• _ABOUT THIS TASK_: Up to and including the line with "community and people", write out the listing from its first line, minus the pictures.

------------------------------------------------------------

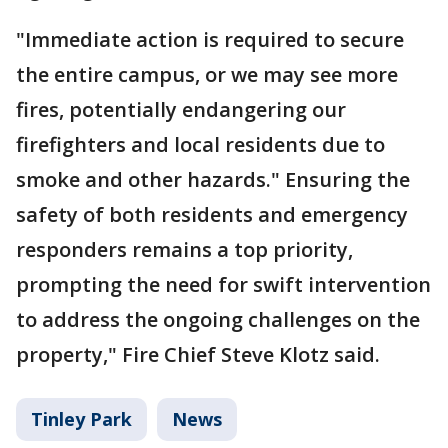
"Immediate action is required to secure
the entire campus, or we may see more
fires, potentially endangering our
firefighters and local residents due to
smoke and other hazards." Ensuring the
safety of both residents and emergency
responders remains a top priority,
prompting the need for swift intervention
to address the ongoing challenges on the
property," Fire Chief Steve Klotz said.
Tinley Park
News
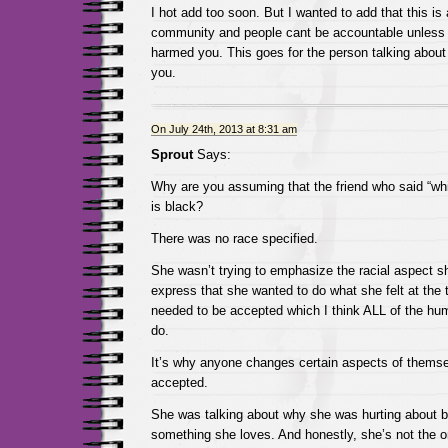
I hot add too soon. But I wanted to add that this is 
community and people cant be accountable unless 
harmed you. This goes for the person talking abou
you.
On July 24th, 2013 at 8:31 am
Sprout
Says:
Why are you assuming that the friend who said “whit
is black?
There was no race specified.
She wasn’t trying to emphasize the racial aspect sh
express that she wanted to do what she felt at the 
needed to be accepted which I think ALL of the hum
do.
It’s why anyone changes certain aspects of themselv
accepted.
She was talking about why she was hurting about be
something she loves. And honestly, she’s not the on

------------------------------------------------------------

• _EXPECTED ANSWER_:
"Immediate action is required to secure
the entire campus, or we may see more
fires, potentially endangering our
firefighters and local residents due to
smoke and other hazards." Ensuring the
safety of both residents and emergency
responders remains a top priority,
prompting the need for swift intervention
to address the ongoing challenges on the
property," Fire Chief Steve Klotz said.
Tinley Park
News
I hot add too soon. But I wanted to add that this is 
community and people cant be accountable unless 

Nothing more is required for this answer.